Even as it increases tensions in the Sahel, the Gulf crisis also raises serious concerns for the stability of the Horn of Africa due to a long-standing border conflict between Eritrea and Djibouti. Territorial tensions between the two countries arose in 1996 and 1999, but the current crisis dates back to 2008, when Eritrea sent its troops to the disputed zones, which include the Gabla hill (or Ras Doumeira) and a small island called Doumeira. Qatar successfully mediated between the two countries and prevented any further military confrontation. Eritrean troops left and 400 Qatari military observers were deployed in the area until a peaceful settlement to the conflict could be found. However, when the Gulf crisis began, Qatar withdrew its peacekeeping contingent due to Eritrea and Djibouti’s decision to downgrade relations with the emirate. Eritrea jumped on the occasion and seized the disputed island, a move that has revived territorial tensions in the region.

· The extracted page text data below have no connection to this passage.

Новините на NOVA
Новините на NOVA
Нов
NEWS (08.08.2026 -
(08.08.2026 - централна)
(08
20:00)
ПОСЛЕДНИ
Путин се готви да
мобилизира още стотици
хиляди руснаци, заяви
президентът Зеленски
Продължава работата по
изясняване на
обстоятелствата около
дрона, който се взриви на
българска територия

Two other countries have also been impacted by the Gulf crisis. The first is Qatar’s longtime ally Sudan, which recently signed a deal with Turkey to increase trade ties and establish a strategic cooperation agreement. As Turkey provided aid to Qatar at the onset of the crisis, the Sudanese-Turkish agreement likely raised anxiety in Riyadh and Abu Dhabi. Turkey has a military base in Qatar and said it would increase its presence to 3,000 troops in the coming months, fueling the fear of a Turkish military expansion in the Gulf region.
Finally, Somalia’s refusal to break diplomatic relations with Qatar is particularly important. The internationally-recognized government in Mogadishu has long enjoyed positive relations with Saudi Arabia, its biggest trade partner in the Gulf region. Somalia has even provided tactical support to Saudi Crown Prince Mohammed bin Salman’s war in Yemen. Nonetheless, Somalia’s president, Mohamed Abdullahi Mohamed, has sided with Qatar and called for dialogue between all parties. According to rumors, Mohamed’s support for Qatar is a return of favor for Doha’s financial support during the 2017 Somali presidential election. Whether or not this is true, Somalia’s desire to stay neutral will likely be tested, as it recently received $50 million in new aid from Saudi Arabia in a clear attempt to test Somalia’s neutrality.
Among the numerous risks and uncertainties concerning the outcome of the Gulf crisis, one thing is certain: it will continue to have an impact and spread across Africa, in both eastern and western parts of the continent.